Thomas Penn:  This is 15th-century small talk. Everybody is milling around and then they sit down at their allotted places around the council table and business begins. Richard's demeanour changes and suddenly, he starts getting very serious. He's a great gnawer of his bottom lip, apparently, and he chews on his bottom lip as a kind of sign of stress. He says to the assembled councillors, 'Something has been going on. Those Woodvilles, who are now in prison and the queen is in sanctuary in Westminster, and their followers are trying to destroy me by witchcraft. I'm going to show you what's happening. My body is falling away. My body is failing me.' Of course, with the sensational discovery of Richard's skeleton, we now know that he did have scoliosis. One of the effects of scoliosis is to make one shoulder higher than the other. Richard puts his hands on the council table and one of those arms is shorter than the other because of this out of kilter physiology produced by the scoliosis. He says, 'This is a result of sorcery.' He then rounds on Hastings and he says, 'The queen is guilty of treason. What would you do if the queen was found guilty of treason? She must be guilty. The Woodvilles must be guilty.' Hastings says, 'If she's found guilty, my Lord, then, of course, she'll receive the appropriate punishment.' Richard asked the question again and says, 'But what if she's guilty?' Hastings says, 'If she's found guilty, then clearly she must be punished.' Richard says, 'But your guilty as well.' This is an incredible moment because William, Lord Hastings, is the establishment man. He's a man who has smoothed Richard's path to power and whose presence in Richard's coup has dissipated any concerns about the move that people might have had because they look at Hastings and they think, 'You're loyal to the princes. You're loyal to the memory of Edward IV. Therefore, everything must be alright.' Now, Richard is accusing Hastings of treason.

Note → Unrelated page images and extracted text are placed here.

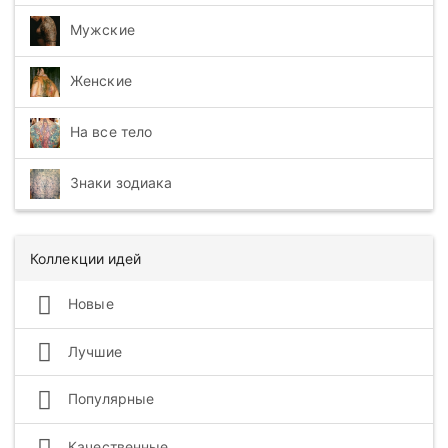
Мужские
Женские
На все тело
Знаки зодиака
Коллекции идей
Новые
Лучшие
Популярные
Качественные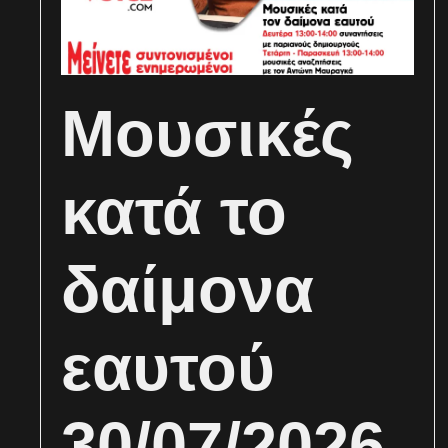
Μουσικές
κατά το
δαίμονα
εαυτού
30/07/2026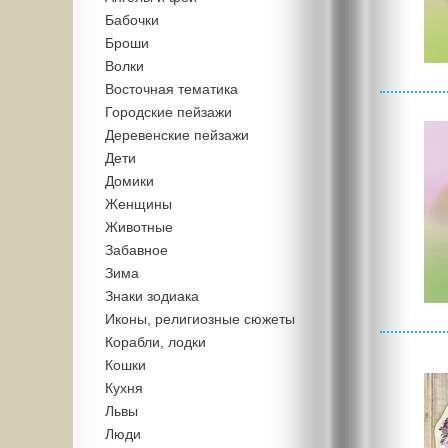
Бабочки
Броши
Волки
Восточная тематика
Городские пейзажи
Деревенские пейзажи
Дети
Домики
Женщины
Животные
Забавное
Зима
Знаки зодиака
Иконы, религиозные сюжеты
Корабли, лодки
Кошки
Кухня
Львы
Люди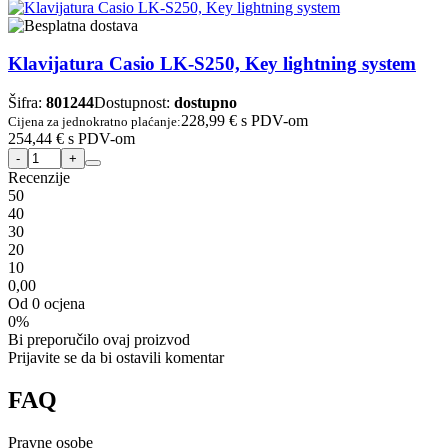
Klavijatura Casio LK-S250, Key lightning system
Šifra:
801244
Dostupnost:
dostupno
228,99 €
s PDV-om
Cijena za jednokratno plaćanje:
254,44 €
s PDV-om
Recenzije
5
0
4
0
3
0
2
0
1
0
0,00
Od 0 ocjena
0%
Bi preporučilo ovaj proizvod
Prijavite se da bi ostavili komentar
FAQ
Pravne osobe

Peter Moore:  It's an astonishing confrontation. Absolutely astonishing. You write that after they arrive in London in May, 'Hastings is bursting with joy. He's the happiest man in town.'

Thomas Penn:  He is.

Peter Moore:  He looked like he was going to be subservient to these Woodvilles again, which was going to be bad news for him. All of a sudden, his friendly Lord from the North is control of everything. This moment is almost cinematic.

Thomas Penn:  It is cinematic.

Peter Moore:  The pointing of the finger almost feels a bit cliched but it happened, didn't it?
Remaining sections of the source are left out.